As always, I give the standard disclaimer that mistakes in what is presented below are possible and, in any event, people should approach the question and answers in however they so desire.

Clearly there are a variety of strategies A can employ for his keep/discard cutoff. I think it is fairly obvious what is A's optimal cutoff strategy (see below).

Once you have a well-defined strategy for A, then it is merely a matter of turning the crank on dealing out every possibility and seeing how often A beats B or B beats A.
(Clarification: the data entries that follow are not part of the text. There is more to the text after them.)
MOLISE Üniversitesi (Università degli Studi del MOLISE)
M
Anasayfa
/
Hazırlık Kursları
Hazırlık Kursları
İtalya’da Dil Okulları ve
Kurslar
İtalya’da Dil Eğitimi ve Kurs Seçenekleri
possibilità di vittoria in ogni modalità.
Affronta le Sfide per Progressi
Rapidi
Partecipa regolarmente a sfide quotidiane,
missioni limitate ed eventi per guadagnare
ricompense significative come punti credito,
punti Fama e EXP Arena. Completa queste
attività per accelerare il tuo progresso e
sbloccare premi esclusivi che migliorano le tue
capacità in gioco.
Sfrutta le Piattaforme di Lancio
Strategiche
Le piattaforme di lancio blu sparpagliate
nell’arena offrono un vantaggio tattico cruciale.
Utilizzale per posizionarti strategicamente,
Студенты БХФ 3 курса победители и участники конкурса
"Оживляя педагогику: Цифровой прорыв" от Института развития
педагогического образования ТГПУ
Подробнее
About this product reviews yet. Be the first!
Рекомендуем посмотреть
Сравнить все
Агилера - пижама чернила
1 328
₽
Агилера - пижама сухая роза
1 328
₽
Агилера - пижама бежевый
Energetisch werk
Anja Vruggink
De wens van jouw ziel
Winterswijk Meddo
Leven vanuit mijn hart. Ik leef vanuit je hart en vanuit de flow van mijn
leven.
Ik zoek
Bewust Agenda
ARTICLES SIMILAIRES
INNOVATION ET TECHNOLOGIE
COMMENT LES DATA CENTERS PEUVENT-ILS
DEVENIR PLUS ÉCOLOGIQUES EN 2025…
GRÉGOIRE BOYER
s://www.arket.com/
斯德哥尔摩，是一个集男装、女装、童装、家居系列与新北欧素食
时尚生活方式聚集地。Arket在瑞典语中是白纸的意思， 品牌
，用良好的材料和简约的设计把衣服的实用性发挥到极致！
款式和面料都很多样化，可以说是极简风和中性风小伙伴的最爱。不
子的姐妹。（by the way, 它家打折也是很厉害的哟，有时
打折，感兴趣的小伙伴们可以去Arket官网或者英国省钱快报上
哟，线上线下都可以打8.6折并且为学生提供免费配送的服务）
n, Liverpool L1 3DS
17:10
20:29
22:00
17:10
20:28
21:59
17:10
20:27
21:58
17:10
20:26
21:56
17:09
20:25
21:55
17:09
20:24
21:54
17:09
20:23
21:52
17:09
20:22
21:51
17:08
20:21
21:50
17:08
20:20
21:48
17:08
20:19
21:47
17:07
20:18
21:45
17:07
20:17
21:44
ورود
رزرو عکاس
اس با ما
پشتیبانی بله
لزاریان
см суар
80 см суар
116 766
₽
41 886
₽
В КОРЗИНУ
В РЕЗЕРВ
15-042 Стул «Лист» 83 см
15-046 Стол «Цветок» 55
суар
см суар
These can be written straightforwardly as sums using integers 1-52 for the cards and greatest integer functions for the ranks. The evaluation of such sums is probably also straightforward but I took the easy way out and coded this up on a computer.

I coded up any cutoff strategy for A and then dealt out all possible 3-tuples of 52 cards (X,Y,Z) for the possible outcomes. The ultimate cards that get shown down for A and B may be different combinations of X,Y,Z depending upon whether the first card drawn (X) exceeds the cutoff.

Anyway, I used the program to loop over all possible cutoff strategies A could employ. The computer found that the optimal cutoff card is an 8; player A should keep the first card if it is higher than an 8. Under that strategy, the computer finds that A wins 79,200 3-tuples, B wins 45,600 3-tuples, and they tie 7,800 3-tuples.

This works out to be an edge of 33,600 / 132,600 = 25.3393665%. For what it is worth, this fraction simplifies to 56/221 which is probably derivable via direct methods but I leave that to others who may be interested in that approach.